- _What you need to do_: In the records that come next, find every line with "this". Return those lines.

- _Records supplied_:
"""

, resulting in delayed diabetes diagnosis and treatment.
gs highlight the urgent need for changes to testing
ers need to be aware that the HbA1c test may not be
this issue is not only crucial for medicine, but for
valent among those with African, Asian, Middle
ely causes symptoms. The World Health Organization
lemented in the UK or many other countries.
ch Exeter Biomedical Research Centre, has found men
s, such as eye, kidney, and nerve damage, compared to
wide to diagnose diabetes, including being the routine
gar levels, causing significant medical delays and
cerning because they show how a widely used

"""
"""

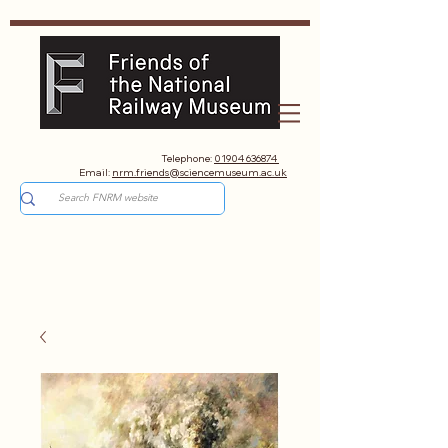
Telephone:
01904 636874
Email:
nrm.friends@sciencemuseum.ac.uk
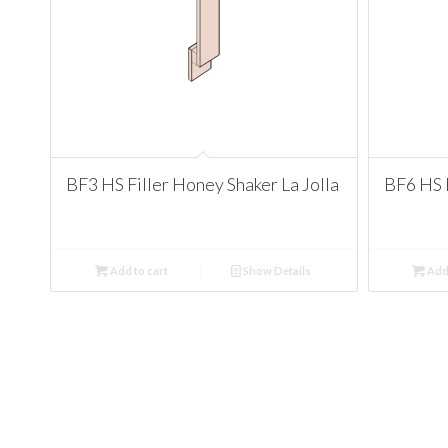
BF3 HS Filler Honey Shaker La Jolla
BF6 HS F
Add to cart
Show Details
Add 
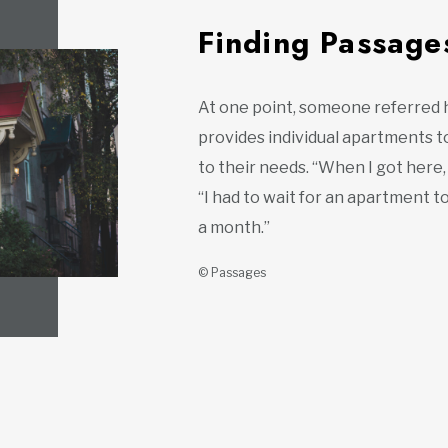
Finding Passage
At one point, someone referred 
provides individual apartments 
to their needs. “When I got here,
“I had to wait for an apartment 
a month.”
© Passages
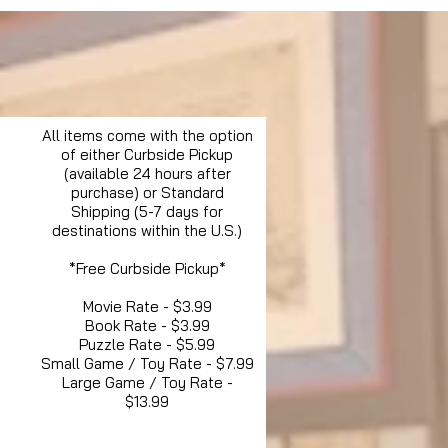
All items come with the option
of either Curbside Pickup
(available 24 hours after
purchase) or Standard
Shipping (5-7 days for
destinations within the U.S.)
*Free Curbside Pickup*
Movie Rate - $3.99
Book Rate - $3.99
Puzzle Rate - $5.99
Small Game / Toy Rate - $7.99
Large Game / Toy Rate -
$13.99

"""
"""

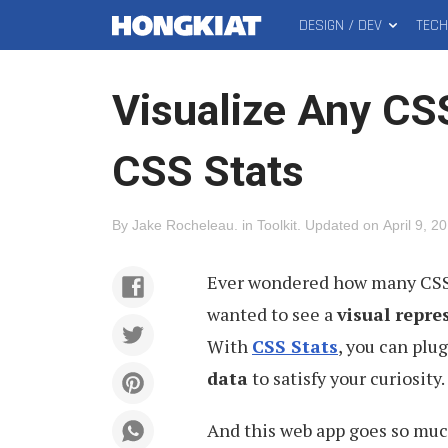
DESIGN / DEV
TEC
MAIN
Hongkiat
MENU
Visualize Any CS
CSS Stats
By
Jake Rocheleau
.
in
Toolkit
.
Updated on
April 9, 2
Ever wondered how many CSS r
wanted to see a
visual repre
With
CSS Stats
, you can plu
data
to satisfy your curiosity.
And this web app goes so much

"""

- _Result of the exercise_:
this issue is not only crucial for medicine, but for
And this web app goes so much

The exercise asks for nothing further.